§ **AIM OF THE EXERCISE**
Below are the entries; output exactly the lines from the one containing "CONVOCATORIAS" through the final line, inclusive.

§ **Items from a dataset**
---*---
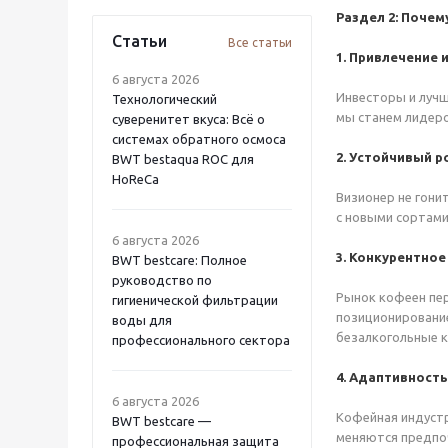
Раздел 2:
Почему
Статьи
Все статьи
1. Привлечение 
6 августа 2026
Инвесторы и лучш
Технологический
мы станем лидеро
суверенитет вкуса: Всё о
системах обратного осмоса
2. Устойчивый р
BWT bestaqua ROC для
HoReCa
Визионер не гони
с новыми сортами
6 августа 2026
3. Конкурентно
BWT bestcare: Полное
руководство по
Рынок кофеен пер
гигиенической фильтрации
позиционирование
воды для
безалкогольные к
профессионального сектора
4. Адаптивност
6 августа 2026
Кофейная индустр
BWT bestcare —
меняются предпоч
профессиональная защита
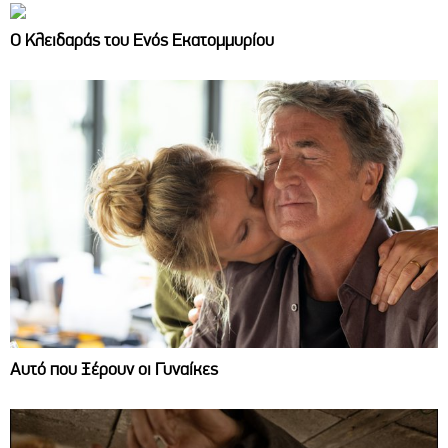
Ο Κλειδαράς του Ενός Εκατομμυρίου
Αυτό που Ξέρουν οι Γυναίκες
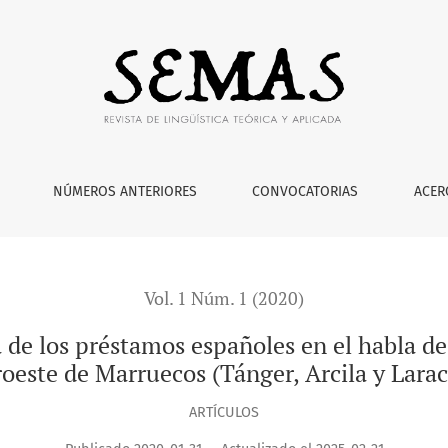
 españoles en el habla de la comunidad pesquera del noroeste
NÚMEROS ANTERIORES
CONVOCATORIAS
ACER
Vol. 1 Núm. 1 (2020)
a de los préstamos españoles en el habla d
oeste de Marruecos (Tánger, Arcila y Lara
ARTÍCULOS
---*---
§ **REPLY TO THE TASK**
CONVOCATORIAS
ACER
Vol. 1 Núm. 1 (2020)
a de los préstamos españoles en el habla d
oeste de Marruecos (Tánger, Arcila y Lara
ARTÍCULOS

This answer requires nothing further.